> [EXERCISE] From the entries that follow, pick out all lines holding "your".
* * *
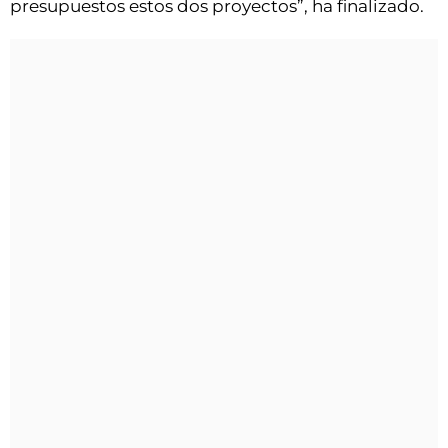
presupuestos estos dos proyectos”, ha finalizado.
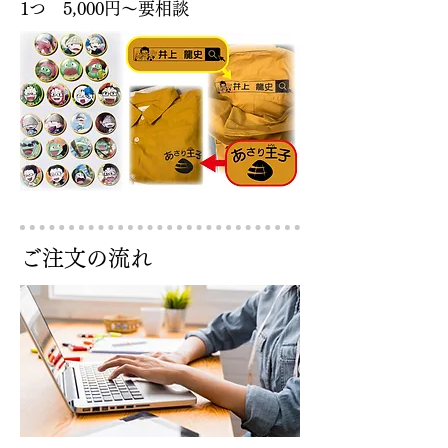
1つ 5,000円〜要相談
ご注文の流れ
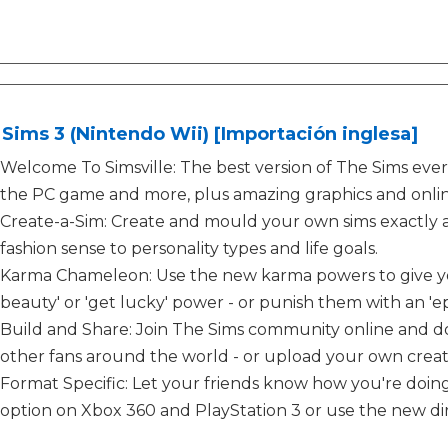
Sims 3 (Nintendo Wii) [Importación inglesa]
Welcome To Simsville: The best version of The Sims ever 
the PC game and more, plus amazing graphics and onli
Create-a-Sim: Create and mould your own sims exactly a
fashion sense to personality types and life goals.
Karma Chameleon: Use the new karma powers to give you
beauty' or 'get lucky' power - or punish them with an 'epic
Build and Share: Join The Sims community online and d
other fans around the world - or upload your own creat
Format Specific: Let your friends know how you're doin
option on Xbox 360 and PlayStation 3 or use the new di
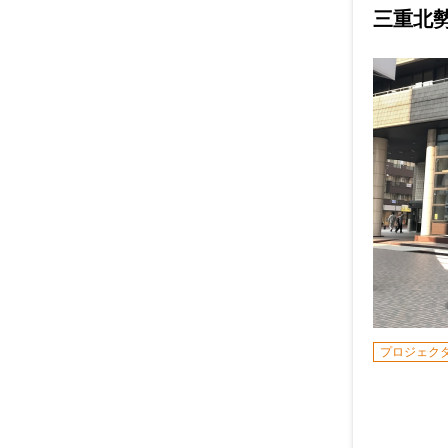
三重北
プロジェク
* * *
> [TASK OUTPUT]
Create-a-Sim: Create and mould your own sims exactly a
other fans around the world - or upload your own creat
Format Specific: Let your friends know how you're doin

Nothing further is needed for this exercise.